▸ Task instructions
Without the pictures, set down exactly the lines from the one that contains "W październiku przystąpiliśmy, do" to the end of the entries, both included, and nothing besides.

[Saved entries]
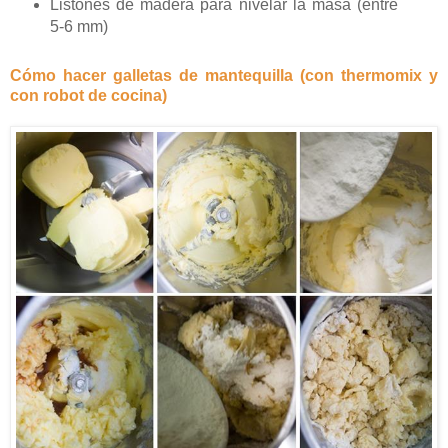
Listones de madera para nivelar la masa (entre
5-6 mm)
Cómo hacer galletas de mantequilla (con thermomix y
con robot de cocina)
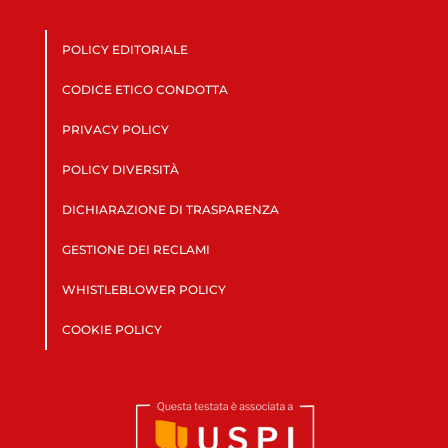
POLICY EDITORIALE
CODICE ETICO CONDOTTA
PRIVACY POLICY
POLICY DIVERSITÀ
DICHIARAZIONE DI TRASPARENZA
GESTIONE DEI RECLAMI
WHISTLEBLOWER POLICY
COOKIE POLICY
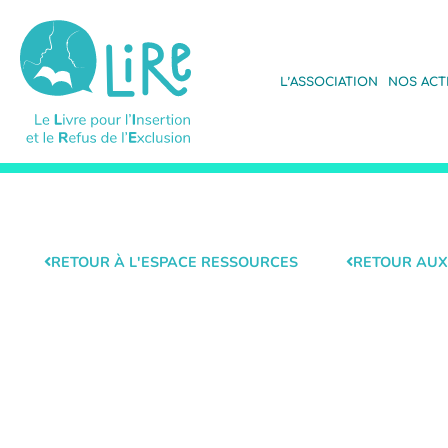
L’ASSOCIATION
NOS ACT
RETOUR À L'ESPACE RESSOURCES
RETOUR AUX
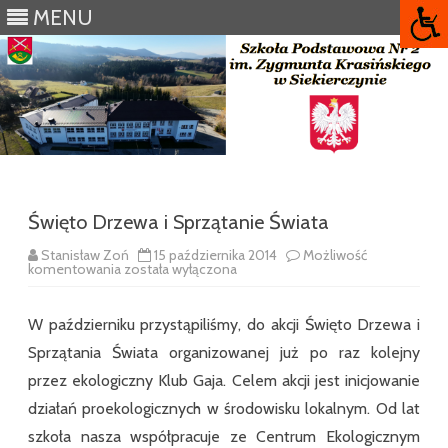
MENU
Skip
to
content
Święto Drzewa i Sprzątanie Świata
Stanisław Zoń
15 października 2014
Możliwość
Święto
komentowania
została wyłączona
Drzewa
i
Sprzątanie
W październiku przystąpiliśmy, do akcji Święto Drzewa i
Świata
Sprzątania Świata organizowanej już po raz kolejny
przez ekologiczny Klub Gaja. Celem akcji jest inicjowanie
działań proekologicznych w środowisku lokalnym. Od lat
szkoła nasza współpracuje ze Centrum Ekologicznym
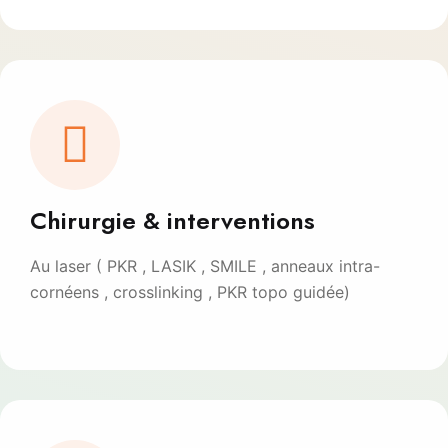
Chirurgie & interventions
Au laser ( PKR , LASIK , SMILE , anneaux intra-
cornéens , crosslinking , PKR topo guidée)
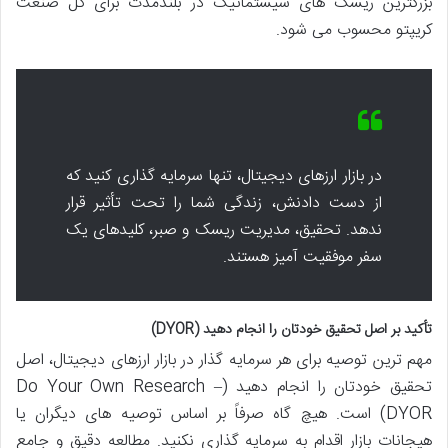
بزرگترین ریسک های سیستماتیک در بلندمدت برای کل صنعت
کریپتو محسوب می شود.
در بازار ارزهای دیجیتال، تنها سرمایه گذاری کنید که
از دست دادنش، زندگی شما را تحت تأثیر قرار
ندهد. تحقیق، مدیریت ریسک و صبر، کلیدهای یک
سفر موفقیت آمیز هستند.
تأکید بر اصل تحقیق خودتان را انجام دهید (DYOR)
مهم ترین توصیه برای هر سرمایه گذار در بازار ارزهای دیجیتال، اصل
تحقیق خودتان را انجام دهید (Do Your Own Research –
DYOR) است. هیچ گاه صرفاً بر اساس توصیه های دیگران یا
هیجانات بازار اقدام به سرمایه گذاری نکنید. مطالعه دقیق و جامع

▸ Answer to the exercise
W październiku przystąpiliśmy, do akcji Święto Drzewa i
Świata
Sprzątania Świata organizowanej już po raz kolejny
przez ekologiczny Klub Gaja. Celem akcji jest inicjowanie
działań proekologicznych w środowisku lokalnym. Od lat
szkoła nasza współpracuje ze Centrum Ekologicznym
Chirurgie & interventions
Au laser ( PKR , LASIK , SMILE , anneaux intra-
cornéens , crosslinking , PKR topo guidée)
بزرگترین ریسک های سیستماتیک در بلندمدت برای کل صنعت
کریپتو محسوب می شود.
در بازار ارزهای دیجیتال، تنها سرمایه گذاری کنید که
از دست دادنش، زندگی شما را تحت تأثیر قرار
ندهد. تحقیق، مدیریت ریسک و صبر، کلیدهای یک
سفر موفقیت آمیز هستند.
تأکید بر اصل تحقیق خودتان را انجام دهید (DYOR)
مهم ترین توصیه برای هر سرمایه گذار در بازار ارزهای دیجیتال، اصل
تحقیق خودتان را انجام دهید (Do Your Own Research –
DYOR) است. هیچ گاه صرفاً بر اساس توصیه های دیگران یا
هیجانات بازار اقدام به سرمایه گذاری نکنید. مطالعه دقیق و جامع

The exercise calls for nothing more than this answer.